While her presence remains as indomitable as ever, it is clear motherhood has changed champion Rachel Alexandra over the last few months.

She is indeed a softer version of her former fierce self. But even in retirement, Rachel Alexandra has still managed to produce a tiny piece of racing history.

When the leggy bay colt by Rachel Alexandra's side was born at Stonestreet on Jan. 22, whimsical fans began to speculate whether the first foal out of the 2009 Horse of the Year and sired by fellow champion and Lane's End stallion Curlin was already a leading candidate for the 2015 Kentucky Derby.

Considering who his parents are, however, the independent colt currently nicknamed "Taco" might actually be penciled in as the morning-line pick for what would be the 140th running of the Preakness Stakes three years from now.

With Rachel Alexandra capturing the 2009 Preakness and Curlin having surged to victory in the race two years prior, their months-old foal is believed to be the first offspring ever produced from a mating between two winners of the middle leg of the Triple Crown.

Both Curlin and Rachel Alexandra were campaigned by the late Jess Jackson, founder of Stonestreet, and his wife Barbara Banke. And for both champions, their Preakness triumphs served as a grand announcement of the greatness they would both build upon.

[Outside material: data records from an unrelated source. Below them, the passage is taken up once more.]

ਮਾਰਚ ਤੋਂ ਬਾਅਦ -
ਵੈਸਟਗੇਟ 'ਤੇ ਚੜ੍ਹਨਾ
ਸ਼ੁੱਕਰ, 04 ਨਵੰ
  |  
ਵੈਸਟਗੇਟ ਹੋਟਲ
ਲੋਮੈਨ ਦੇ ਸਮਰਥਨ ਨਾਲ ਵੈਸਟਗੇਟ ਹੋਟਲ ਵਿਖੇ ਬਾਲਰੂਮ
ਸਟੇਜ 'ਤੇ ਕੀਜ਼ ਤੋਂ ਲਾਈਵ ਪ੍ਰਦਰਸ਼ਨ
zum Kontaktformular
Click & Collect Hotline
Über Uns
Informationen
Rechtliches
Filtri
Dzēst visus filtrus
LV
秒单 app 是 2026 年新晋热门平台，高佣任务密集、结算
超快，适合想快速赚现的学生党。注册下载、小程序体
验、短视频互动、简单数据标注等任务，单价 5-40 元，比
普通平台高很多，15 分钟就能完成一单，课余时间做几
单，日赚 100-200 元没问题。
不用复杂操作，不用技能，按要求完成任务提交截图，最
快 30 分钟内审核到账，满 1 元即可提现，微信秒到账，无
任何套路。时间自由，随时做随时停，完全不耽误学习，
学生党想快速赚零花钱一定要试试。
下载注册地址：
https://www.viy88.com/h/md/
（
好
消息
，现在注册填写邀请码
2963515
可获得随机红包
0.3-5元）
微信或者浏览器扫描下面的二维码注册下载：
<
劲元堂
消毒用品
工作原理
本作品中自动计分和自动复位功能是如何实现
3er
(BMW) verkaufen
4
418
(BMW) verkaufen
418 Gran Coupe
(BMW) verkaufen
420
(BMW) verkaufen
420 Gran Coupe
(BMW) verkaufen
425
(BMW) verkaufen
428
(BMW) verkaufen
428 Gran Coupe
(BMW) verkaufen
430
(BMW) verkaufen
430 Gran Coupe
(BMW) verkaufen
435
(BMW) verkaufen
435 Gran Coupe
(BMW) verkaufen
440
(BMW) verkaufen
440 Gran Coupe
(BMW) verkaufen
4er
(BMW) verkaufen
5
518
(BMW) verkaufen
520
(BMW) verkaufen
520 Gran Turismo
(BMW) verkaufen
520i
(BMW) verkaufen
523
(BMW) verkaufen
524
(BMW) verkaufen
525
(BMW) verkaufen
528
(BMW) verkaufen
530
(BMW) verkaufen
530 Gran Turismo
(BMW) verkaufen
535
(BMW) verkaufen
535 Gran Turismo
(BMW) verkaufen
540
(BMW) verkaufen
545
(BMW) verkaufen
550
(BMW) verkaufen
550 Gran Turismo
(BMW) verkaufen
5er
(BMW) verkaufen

When Curlin outfought Kentucky Derby winner Street Sense by a head in the Pimlico stretch, it marked the first of what would be seven Grade I wins in a career that would see him earn two Horse of the Year titles and retire as North America's all-time leading money earner.

Similarly, Rachel Alexandra's 1-length win over Kentucky Derby winner Mine That Bird two years later was historic on many levels. In becoming the first filly since 1924 to triumph in the Preakness, the bay daughter of Medaglia d'Oro also earned the first of what would be three wins against males that season.

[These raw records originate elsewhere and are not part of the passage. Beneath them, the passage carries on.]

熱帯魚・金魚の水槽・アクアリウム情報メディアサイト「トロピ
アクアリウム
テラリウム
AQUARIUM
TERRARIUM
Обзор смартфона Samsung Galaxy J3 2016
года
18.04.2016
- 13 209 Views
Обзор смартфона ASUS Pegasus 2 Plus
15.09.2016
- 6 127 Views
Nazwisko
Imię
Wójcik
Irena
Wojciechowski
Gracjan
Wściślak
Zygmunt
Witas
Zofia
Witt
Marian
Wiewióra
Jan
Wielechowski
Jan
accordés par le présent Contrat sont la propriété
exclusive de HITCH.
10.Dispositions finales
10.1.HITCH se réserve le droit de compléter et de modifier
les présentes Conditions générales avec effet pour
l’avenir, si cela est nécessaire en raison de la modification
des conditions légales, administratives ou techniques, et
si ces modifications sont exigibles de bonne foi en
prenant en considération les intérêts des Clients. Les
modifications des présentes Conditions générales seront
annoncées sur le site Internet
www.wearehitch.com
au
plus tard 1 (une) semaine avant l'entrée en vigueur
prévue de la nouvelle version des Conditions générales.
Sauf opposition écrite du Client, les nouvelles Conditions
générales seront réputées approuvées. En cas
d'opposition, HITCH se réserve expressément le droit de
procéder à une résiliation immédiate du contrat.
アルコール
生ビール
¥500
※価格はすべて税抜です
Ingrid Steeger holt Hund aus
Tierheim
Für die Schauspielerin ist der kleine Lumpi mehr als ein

"There is so much emotion wrapped up in him, so sentimental," Amy Kearns, Stonestreet's digital media manager, said of the Rachel-Curlin foal. "Jess (Jackson) came into the sport and wanted to bring heroes back. He did that with Curlin and then he did it again in spectacular fashion with Rachel. And then he bred his two champions and ... there he is."

As Stonestreet's security foreman for both Rachel Alexandra and Curlin during their racing days, Kearns had a front-row view for the impact "Taco's" parents made. When Rachel Alexandra first arrived in trainer Steve Asmussen's barn following Jackson's purchase of her days after her record-setting victory in the Kentucky Oaks, Kearns said it was obvious their days of being around a future Hall of Famer didn't end with Curlin's retirement.

"I remember when (Rachel) first walked into the barn at Churchill and we all quickly realized she was probably smarter than all of us," Kearns recalled. "She was kind of intimidating, and that's a lot to say because we had all been with Curlin, too."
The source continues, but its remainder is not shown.